Housing Discrimination

Autism Speaks reports that a federal appeals court has upheld a HUD case against a West Virginia landlord.
The case involved a Charleston, WV landlord who imposed a series of conditions on a prospective tenant, Delores Walker, after she said her 48-year-old brother with "severe autism" would share the apartment. The landlord demanded that Walker obtain a note from her brother's doctor stating that he would not pose a liability threat, obtain a renter’s insurance policy with $1 million in liability coverage, and assume responsibility for any damage Walker's brother might cause to the property.

The landlord, Michael Corey, told Walker he was imposing the conditions based on his prior observations of “children with autism . . . flailing their arms and hollering and screaming in outrage.”
Walker elected not to pursue the rental, but HUD took up the case, arguing Corey had violated the Fair Housing Act by discriminating on the basis of disability in his offer of the apartment. An administrative law judge found for Corey, but HUD reversed the judge's recommendations and imposed fines on Corey.
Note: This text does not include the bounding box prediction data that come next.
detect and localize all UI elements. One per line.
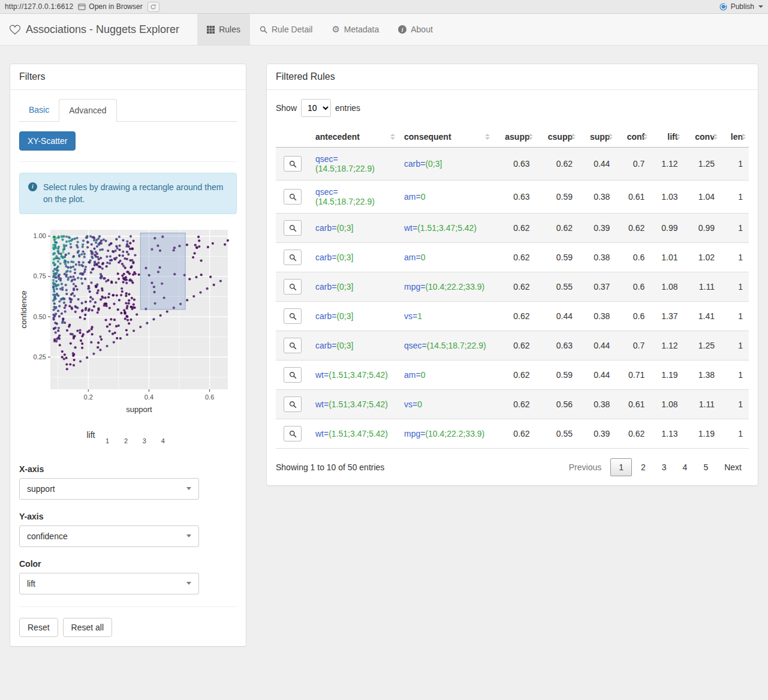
tab-rules[interactable]: Rules [197,14,250,45]
sort-icon[interactable] [643,134,647,140]
supp-cell: 0.44 [579,360,616,390]
inspect-rule-button[interactable] [284,220,302,236]
csupp-cell: 0.44 [536,302,579,331]
inspect-rule-button[interactable] [284,426,302,441]
inspect-rule-button[interactable] [284,156,302,172]
page-button-2[interactable]: 2 [634,458,653,476]
x-axis-select[interactable]: support [19,478,199,500]
supp-cell: 0.39 [579,419,616,449]
column-header-asupp[interactable]: asupp [493,127,536,148]
page-length-select[interactable]: 10 [301,99,331,117]
inspect-rule-button[interactable] [284,189,302,205]
rule-row: carb=(0;3]wt=(1.51;3.47;5.42)0.620.620.3… [276,214,749,243]
rule-row: qsec=(14.5;18.7;22.9)am=00.630.590.380.6… [276,181,749,214]
column-header-consequent[interactable]: consequent [398,127,493,148]
reset-all-button[interactable]: Reset all [63,618,112,637]
tab-rule-detail[interactable]: Rule Detail [250,14,322,45]
lift-cell: 1.12 [650,331,683,360]
magnifier-icon [289,193,297,201]
inspect-rule-button[interactable] [284,367,302,383]
item-attribute: carb= [315,282,336,292]
reload-icon [150,4,156,10]
scatter-plot[interactable]: 0.20.40.60.250.500.751.00supportconfiden… [19,226,237,419]
svg-text:confidence: confidence [19,290,28,328]
antecedent-cell: carb=(0;3] [309,302,398,331]
reload-button[interactable] [147,2,159,12]
item-attribute: am= [404,253,421,262]
asupp-cell: 0.62 [493,390,536,419]
item-attribute: carb= [404,159,425,169]
sort-icon[interactable] [608,134,613,140]
inspect-rule-button[interactable] [284,396,302,412]
y-axis-group: Y-axis confidence [19,512,237,547]
scatter-plot-svg[interactable]: 0.20.40.60.250.500.751.00supportconfiden… [19,226,233,417]
column-header-conf[interactable]: conf [616,127,650,148]
column-header-conv[interactable]: conv [683,127,721,148]
previous-page-button[interactable]: Previous [562,458,609,476]
consequent-cell: vs=1 [398,302,493,331]
consequent-cell: mpg=(10.4;22.2;33.9) [398,272,493,302]
page-button-3[interactable]: 3 [655,458,674,476]
len-cell: 1 [721,272,749,302]
column-header-lift[interactable]: lift [650,127,683,148]
next-page-button[interactable]: Next [717,458,749,476]
tab-about[interactable]: i About [388,14,442,45]
lift-cell: 1.03 [650,181,683,214]
app-title: Associations - Nuggets Explorer [26,23,179,36]
inspect-rule-button[interactable] [284,338,302,353]
sort-icon[interactable] [571,134,576,140]
column-header-supp[interactable]: supp [579,127,616,148]
supp-cell: 0.38 [579,390,616,419]
sort-icon[interactable] [676,134,680,140]
x-axis-value: support [27,484,55,494]
svg-text:0.75: 0.75 [34,272,46,280]
tab-advanced[interactable]: Advanced [59,99,116,122]
inspect-rule-button[interactable] [284,308,302,324]
asupp-cell: 0.62 [493,272,536,302]
asupp-cell: 0.63 [493,181,536,214]
item-value: (10.4;22.2;33.9) [425,429,484,438]
supp-cell: 0.37 [579,272,616,302]
xy-scatter-button[interactable]: XY-Scatter [19,131,76,151]
browser-toolbar: http://127.0.0.1:6612 Open in Browser Pu… [0,0,768,14]
tab-basic[interactable]: Basic [19,99,59,122]
supp-cell: 0.39 [579,214,616,243]
open-in-browser-button[interactable]: Open in Browser [78,2,142,11]
item-attribute: wt= [315,399,329,409]
svg-text:0.2: 0.2 [84,393,93,401]
supp-cell: 0.38 [579,181,616,214]
page-button-1[interactable]: 1 [610,458,632,476]
tab-metadata[interactable]: ⚙ Metadata [322,14,388,45]
sort-icon[interactable] [485,134,490,140]
consequent-cell: carb=(0;3] [398,148,493,181]
column-label: consequent [404,132,451,142]
chevron-down-icon [186,582,191,585]
antecedent-cell: wt=(1.51;3.47;5.42) [309,360,398,390]
publish-button[interactable]: Publish [719,2,763,11]
color-group: Color lift [19,559,237,594]
tab-rules-label: Rules [219,25,240,34]
inspect-rule-button[interactable] [284,279,302,295]
color-label: Color [19,559,237,569]
len-cell: 1 [721,331,749,360]
svg-text:1.00: 1.00 [34,232,46,239]
supp-cell: 0.44 [579,148,616,181]
page-button-5[interactable]: 5 [696,458,715,476]
color-value: lift [27,579,35,588]
sort-icon[interactable] [390,134,395,140]
column-header-antecedent[interactable]: antecedent [309,127,398,148]
y-axis-select[interactable]: confidence [19,525,199,547]
sort-icon[interactable] [528,134,533,140]
magnifier-icon [289,401,297,408]
address-url: http://127.0.0.1:6612 [5,2,73,11]
sort-icon[interactable] [713,134,718,140]
color-select[interactable]: lift [19,573,199,594]
reset-button[interactable]: Reset [19,618,58,637]
lift-cell: 1.12 [650,148,683,181]
column-header-len[interactable]: len [721,127,749,148]
inspect-rule-button[interactable] [284,250,302,265]
sort-icon[interactable] [741,134,746,140]
table-footer: Showing 1 to 10 of 50 entries Previous12… [276,458,749,476]
page-button-4[interactable]: 4 [676,458,695,476]
column-header-csupp[interactable]: csupp [536,127,579,148]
Corey then appealed to the U.S. Fourth Circuit Court of Appeals. The three-judge federal appeals panel upheld HUD's actions and further increased the fines.
From the opinion: 
Section 3604(c) of the FHA [Fair Housing Act] prohibits oral or written statements with respect to the rental of a dwelling that indicate a “preference, limitation, or discrimination” based on certain protected statuses, including disability....
Corey does not deny telling Ms. Walker that he intended to impose special conditions on the Walkers’ prospective tenancy, but disagrees that he violated § 3604(c). He argues that he imposed the conditions only after Ms. Walker’s “voluntary and unsolicited statement that her brother suffers from ‘severe autism and mental retardation.’” Pet’r’s Br. 20. Corey also notes that he never indicated a flat refusal to rent to the Walkers, “only that . . . risk insurance maybe [sic] required.” Id. at 21.
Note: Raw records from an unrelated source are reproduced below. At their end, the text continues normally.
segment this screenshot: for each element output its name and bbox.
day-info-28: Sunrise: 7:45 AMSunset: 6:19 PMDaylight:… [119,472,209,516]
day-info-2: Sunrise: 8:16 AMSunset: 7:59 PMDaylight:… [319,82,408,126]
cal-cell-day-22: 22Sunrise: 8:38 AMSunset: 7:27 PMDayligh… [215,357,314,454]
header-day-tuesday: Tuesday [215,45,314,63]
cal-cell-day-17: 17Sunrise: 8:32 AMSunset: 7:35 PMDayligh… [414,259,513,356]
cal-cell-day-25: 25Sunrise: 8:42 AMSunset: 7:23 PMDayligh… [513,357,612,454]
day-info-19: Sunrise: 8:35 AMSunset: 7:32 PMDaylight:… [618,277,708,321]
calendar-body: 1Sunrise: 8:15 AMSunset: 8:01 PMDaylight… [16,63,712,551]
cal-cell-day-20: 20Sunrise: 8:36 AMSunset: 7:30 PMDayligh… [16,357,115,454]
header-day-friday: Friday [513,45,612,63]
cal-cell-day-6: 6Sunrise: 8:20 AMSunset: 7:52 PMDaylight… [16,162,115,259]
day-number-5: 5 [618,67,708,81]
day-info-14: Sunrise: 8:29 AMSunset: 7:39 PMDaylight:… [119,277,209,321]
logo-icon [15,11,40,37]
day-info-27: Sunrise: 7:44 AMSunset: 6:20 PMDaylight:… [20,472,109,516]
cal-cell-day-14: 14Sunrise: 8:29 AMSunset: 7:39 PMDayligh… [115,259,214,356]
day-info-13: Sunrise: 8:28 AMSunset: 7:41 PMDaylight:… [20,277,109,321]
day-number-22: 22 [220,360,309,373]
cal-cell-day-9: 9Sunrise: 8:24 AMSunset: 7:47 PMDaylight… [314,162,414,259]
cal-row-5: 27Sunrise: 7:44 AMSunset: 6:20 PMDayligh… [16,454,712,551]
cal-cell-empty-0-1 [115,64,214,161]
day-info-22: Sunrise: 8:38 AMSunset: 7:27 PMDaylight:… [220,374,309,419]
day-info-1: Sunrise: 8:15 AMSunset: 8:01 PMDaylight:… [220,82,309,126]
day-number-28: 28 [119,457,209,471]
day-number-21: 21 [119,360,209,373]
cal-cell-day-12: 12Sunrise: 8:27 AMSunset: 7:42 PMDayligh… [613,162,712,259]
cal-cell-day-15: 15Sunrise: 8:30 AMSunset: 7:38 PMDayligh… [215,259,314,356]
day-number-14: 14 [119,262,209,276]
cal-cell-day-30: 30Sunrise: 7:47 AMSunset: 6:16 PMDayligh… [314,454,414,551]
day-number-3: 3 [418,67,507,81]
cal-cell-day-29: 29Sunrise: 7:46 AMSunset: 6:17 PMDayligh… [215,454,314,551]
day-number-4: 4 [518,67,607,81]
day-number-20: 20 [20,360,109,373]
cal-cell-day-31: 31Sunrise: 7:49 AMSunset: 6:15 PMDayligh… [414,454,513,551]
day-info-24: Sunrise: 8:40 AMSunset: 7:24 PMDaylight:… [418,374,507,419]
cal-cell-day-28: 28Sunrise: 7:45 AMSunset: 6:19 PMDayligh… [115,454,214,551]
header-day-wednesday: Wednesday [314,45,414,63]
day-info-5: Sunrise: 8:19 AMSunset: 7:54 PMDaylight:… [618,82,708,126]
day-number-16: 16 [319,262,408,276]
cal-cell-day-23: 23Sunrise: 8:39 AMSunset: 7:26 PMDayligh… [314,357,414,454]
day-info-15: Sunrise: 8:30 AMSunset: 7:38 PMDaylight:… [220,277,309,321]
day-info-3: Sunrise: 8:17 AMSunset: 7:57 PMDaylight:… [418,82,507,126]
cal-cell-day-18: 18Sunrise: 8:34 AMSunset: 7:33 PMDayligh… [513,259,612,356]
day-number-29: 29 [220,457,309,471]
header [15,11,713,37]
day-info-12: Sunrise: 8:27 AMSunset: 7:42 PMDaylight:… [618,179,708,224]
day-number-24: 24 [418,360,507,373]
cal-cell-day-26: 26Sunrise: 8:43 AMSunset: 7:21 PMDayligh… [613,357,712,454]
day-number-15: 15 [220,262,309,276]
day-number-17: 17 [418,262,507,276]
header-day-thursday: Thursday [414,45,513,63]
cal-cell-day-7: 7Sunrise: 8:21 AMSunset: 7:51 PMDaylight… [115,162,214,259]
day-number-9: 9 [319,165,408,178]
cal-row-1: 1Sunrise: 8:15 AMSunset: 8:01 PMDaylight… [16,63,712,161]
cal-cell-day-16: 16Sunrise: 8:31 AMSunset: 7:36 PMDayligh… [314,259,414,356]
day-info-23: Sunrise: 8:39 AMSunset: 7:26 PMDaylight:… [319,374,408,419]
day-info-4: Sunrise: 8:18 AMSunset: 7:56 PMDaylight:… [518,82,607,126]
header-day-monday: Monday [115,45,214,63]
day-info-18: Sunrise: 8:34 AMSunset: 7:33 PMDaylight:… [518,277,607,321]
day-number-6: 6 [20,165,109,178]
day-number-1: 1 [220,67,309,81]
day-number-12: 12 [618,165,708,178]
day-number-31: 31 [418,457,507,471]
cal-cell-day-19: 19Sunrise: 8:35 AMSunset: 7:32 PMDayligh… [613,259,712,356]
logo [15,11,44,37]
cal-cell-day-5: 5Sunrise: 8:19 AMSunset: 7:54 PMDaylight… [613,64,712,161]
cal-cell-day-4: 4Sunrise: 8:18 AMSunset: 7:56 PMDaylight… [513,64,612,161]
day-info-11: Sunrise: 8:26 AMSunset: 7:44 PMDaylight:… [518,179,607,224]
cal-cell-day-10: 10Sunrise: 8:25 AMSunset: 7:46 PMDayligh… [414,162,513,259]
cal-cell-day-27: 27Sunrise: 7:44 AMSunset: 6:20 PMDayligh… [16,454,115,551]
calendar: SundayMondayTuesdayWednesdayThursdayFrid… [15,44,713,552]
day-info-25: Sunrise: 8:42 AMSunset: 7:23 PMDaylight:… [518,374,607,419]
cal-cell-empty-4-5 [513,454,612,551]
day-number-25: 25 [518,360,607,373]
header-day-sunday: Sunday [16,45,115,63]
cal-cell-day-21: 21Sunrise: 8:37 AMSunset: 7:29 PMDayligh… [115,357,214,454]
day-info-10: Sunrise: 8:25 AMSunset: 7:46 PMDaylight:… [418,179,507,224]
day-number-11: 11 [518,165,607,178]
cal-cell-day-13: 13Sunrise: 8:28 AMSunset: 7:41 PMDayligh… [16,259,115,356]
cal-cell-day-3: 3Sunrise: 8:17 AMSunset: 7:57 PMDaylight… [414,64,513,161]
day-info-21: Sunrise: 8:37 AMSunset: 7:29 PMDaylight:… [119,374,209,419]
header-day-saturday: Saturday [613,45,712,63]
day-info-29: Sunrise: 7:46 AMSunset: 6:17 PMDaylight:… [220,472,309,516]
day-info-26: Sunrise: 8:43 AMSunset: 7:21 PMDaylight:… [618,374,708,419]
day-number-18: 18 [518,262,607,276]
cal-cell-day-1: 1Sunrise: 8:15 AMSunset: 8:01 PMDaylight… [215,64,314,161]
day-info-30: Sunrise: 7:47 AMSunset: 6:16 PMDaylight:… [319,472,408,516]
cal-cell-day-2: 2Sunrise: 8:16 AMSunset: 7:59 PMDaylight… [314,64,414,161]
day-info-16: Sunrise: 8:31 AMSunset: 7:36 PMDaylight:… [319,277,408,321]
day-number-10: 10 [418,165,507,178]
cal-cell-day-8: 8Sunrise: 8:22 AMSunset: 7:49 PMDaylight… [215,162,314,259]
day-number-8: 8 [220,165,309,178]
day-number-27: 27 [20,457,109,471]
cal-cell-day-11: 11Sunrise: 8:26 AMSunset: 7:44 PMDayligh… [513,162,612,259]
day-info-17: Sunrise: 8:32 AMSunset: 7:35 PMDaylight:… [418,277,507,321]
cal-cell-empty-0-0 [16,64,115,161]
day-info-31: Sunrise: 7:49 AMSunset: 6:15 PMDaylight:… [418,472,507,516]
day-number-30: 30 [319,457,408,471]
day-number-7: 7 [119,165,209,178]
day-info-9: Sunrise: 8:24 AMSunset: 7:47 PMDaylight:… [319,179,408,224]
Corey’s arguments are unavailing. For one, the fact that Ms. Walker disclosed her brother’s disability does not excuse Corey’s discriminatory responsive statements. Nor does it matter that Corey did not refuse to rent to the Walkers; the statute simply prohibits statements to renters that indicate a limitation based on disability, and Corey admits to making such statements. This ends the inquiry, as substantial evidence supports the Secretary’s determination.
 Finally, we affirm the Secretary’s conclusion that the § 3604(f)(9) “direct threat” exception does not apply. Corey makes no showing that his discriminatory conduct was supported by any objective evidence that Mr. Walker posed a direct threat to persons or property, as is required to trigger the exception. See H.R. Rep. No. 711, at 30 (1988), reprinted in 1988 U.S.C.C.A.N. 2173, 2191. And even if Corey’s request for a meeting with Mr. Walker and a doctor’s note was, as he maintains, an attempt to obtain such objective evidence, Corey cannot justify the other discriminatory conditions he sought to impose, based as they were on unsubstantiated stereotypes about autistic people in general.